Oak Bluffs Terminal Is Done

There was better news on the Oak Bluffs terminal redecking project, which is scheduled for final inspection this week.

“We’re not going to have any change orders,” Mr. Cloutier said. “We may not put all the decking on, because we want to protect the terminal during storms [but] everything is all fastened underneath.”

Contractor Coastal Marine performed the work for $752,524, Mr. Cloutier said.
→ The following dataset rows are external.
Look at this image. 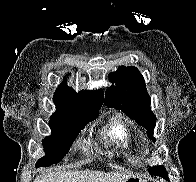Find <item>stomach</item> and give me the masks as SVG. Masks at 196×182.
I'll list each match as a JSON object with an SVG mask.
<instances>
[{
	"instance_id": "stomach-1",
	"label": "stomach",
	"mask_w": 196,
	"mask_h": 182,
	"mask_svg": "<svg viewBox=\"0 0 196 182\" xmlns=\"http://www.w3.org/2000/svg\"><path fill=\"white\" fill-rule=\"evenodd\" d=\"M125 182H147L141 176H131Z\"/></svg>"
}]
</instances>
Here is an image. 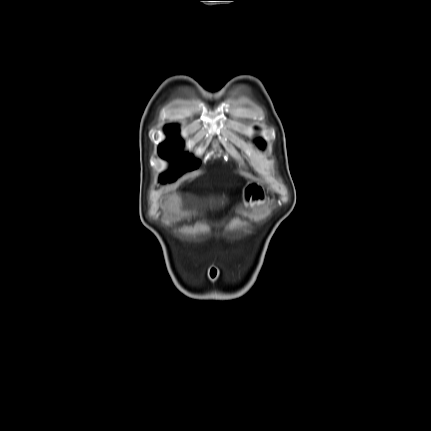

The final SSA inspection is scheduled for Dec. 18 and the contractor is expected to pull out its equipment and depart Dec. 21 and Dec. 22.

Continuing its pandemic-year policy of extending licenses by one year, instead of entering multi-year agreements, governors voted quickly to extend the license contracts for the Island Queen and Hy-Line ferry services to Oak Bluffs and the Pied Piper/Sandpiper ferries to Edgartown.

“We can reassess the [license] program again next fall, probably in the October-November time frame,” SSA general counsel Terence Kenneally said.

The ferry Eagle is in the final stretch of its stay at Thames Shipyard in New London, Conn., where underwater work has been completed, SSA director of shoreside operations Mark Amundsen said.

The $1.9 million contract will overrun its due date by one week due to the delivery of a new anchor windlass, which is due to ship Wednesday from Mississippi, Mr. Amundsen said.

Thames Shipyard will also get an $808,000 contract to repair and update the freight ferry Governor, after the lowest bid from Senesco Marine in Rhode Island was deemed non-responsive due to the presence on Senesco’s staff of a former SSA employee who is within a one-year cooling-off period required by state law.

Mr. Amundsen did not name the staffer. Former longtime SSA director of engineering and maintenance Carl Walker, whose position was eliminated in January, is now Senesco’s repair yard marine superintendent, according to his LinkedIn profile.

The Governor will enter its shipyard availability period Feb. 9, ending April 5, Mr. Amundsen said.